──────── Data for analysis ────────

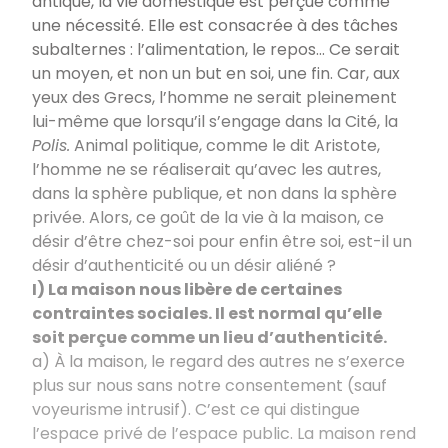
antique, la vie domestique est perçue comme
une nécessité. Elle est consacrée à des tâches
subalternes : l’alimentation, le repos… Ce serait
un moyen, et non un but en soi, une fin. Car, aux
yeux des Grecs, l’homme ne serait pleinement
lui-même que lorsqu’il s’engage dans la Cité, la
Polis.
Animal politique, comme le dit Aristote,
l’homme ne se réaliserait qu’avec les autres,
dans la sphère publique, et non dans la sphère
privée. Alors, ce goût de la vie à la maison, ce
désir d’être chez-soi pour enfin être soi, est-il un
désir d’authenticité ou un désir aliéné ?
I) La maison nous libère de certaines
contraintes sociales. Il est normal qu’elle
soit perçue comme un lieu d’authenticité.
a) À la maison, le regard des autres ne s’exerce
plus sur nous sans notre consentement (sauf
voyeurisme intrusif). C’est ce qui distingue
l’espace privé de l’espace public. La maison rend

────────

Problem details: Throughout the records above, find the lines in which the word "autres" appears and return them.

Written solution:
l’homme ne se réaliserait qu’avec les autres,
a) À la maison, le regard des autres ne s’exerce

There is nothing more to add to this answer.